The 40-page executive order unveiled on Thursday is the latest effort by the Biden White House to launch efforts to harness the security benefits of AI, distribute digital identities to US citizens, and close loopholes that have helped China, Russia, and other adversaries make repeated inroads. US government programs.
The order is “designed to strengthen America’s digital foundations and put the new administration and the country on a path to continued success,” Anne Neuberger, Biden’s deputy national security adviser for cyber and emerging technologies, told reporters on Wednesday.
Looming over Biden’s order is the question of whether president-elect Donald Trump will continue any of these plans after he takes the oath of office on Monday. There are no high-tech projects decided in the partial order, but Trump’s advisers may choose different methods (or timetables) to solve the problems identified by the order.
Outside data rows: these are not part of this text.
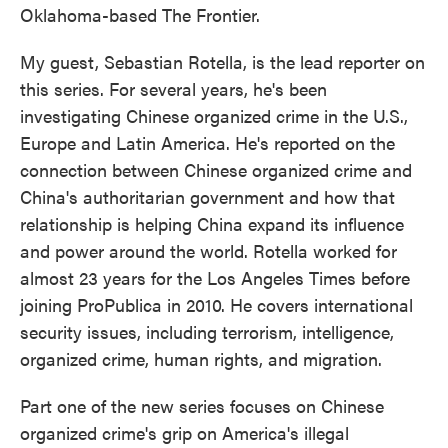
Oklahoma-based The Frontier.
My guest, Sebastian Rotella, is the lead reporter on
this series. For several years, he's been
investigating Chinese organized crime in the U.S.,
Europe and Latin America. He's reported on the
connection between Chinese organized crime and
China's authoritarian government and how that
relationship is helping China expand its influence
and power around the world. Rotella worked for
almost 23 years for the Los Angeles Times before
joining ProPublica in 2010. He covers international
security issues, including terrorism, intelligence,
organized crime, human rights, and migration.
Part one of the new series focuses on Chinese
organized crime's grip on America's illegal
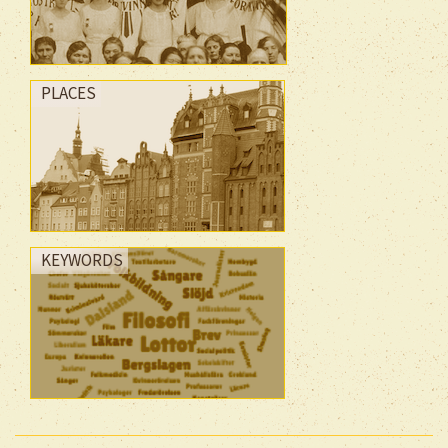
PLACES
KEYWORDS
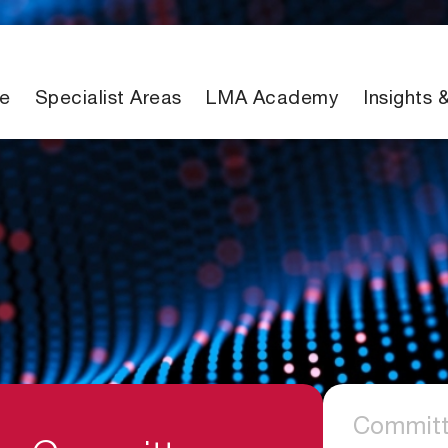
e
Specialist Areas
LMA Academy
Insights 
Committ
Trump did not name any of his top cyber officials, and Neuberger said the White House did not discuss the order with his transition staff, “but we’re very happy that, as soon as the incoming cyber team was called in, they had discussions. During this time of final change.”
The core of the executive order is a series of directives to protect government networks based on lessons learned from recent major incidents—namely, government contractor security failures.
The order requires software vendors to provide evidence that they follow secure development practices, building on a mandate that began in 2022 in response to Biden’s first cyber executive order. The Cybersecurity and Infrastructure Security Agency will be tasked with double-checking these security guarantees and working with vendors to fix any issues. To put teeth behind the demand, the White House Office of the National Cyber Director is “encouraged to refer evidence that fails to be verified to the Attorney General” for investigation and prosecution.
The order gives the Department of Commerce eight months to assess Internet practices widely used by the business community and issue guidelines based on them. Soon after, those procedures will become mandatory for companies that want to do business with the government. The order also implements updates to the National Institute of Standards and Technology’s secure software development guidelines.
Another part of the order focuses on the protection of cloud platform authentication keys, a compromise that opened the Chinese door to the theft of government emails from Microsoft servers and its recent hack of the Treasury Department’s supply chain. The Commerce and General Services Administration has 270 days to develop key security guidelines, which will be required of cloud vendors within 60 days.
To protect government agencies from attacks that rely on vulnerabilities in Internet of Things gadgets, the order sets a deadline of January 4, 2027, for agencies to purchase only consumer IoT devices that carry the newly introduced US Cyber Trust Mark label.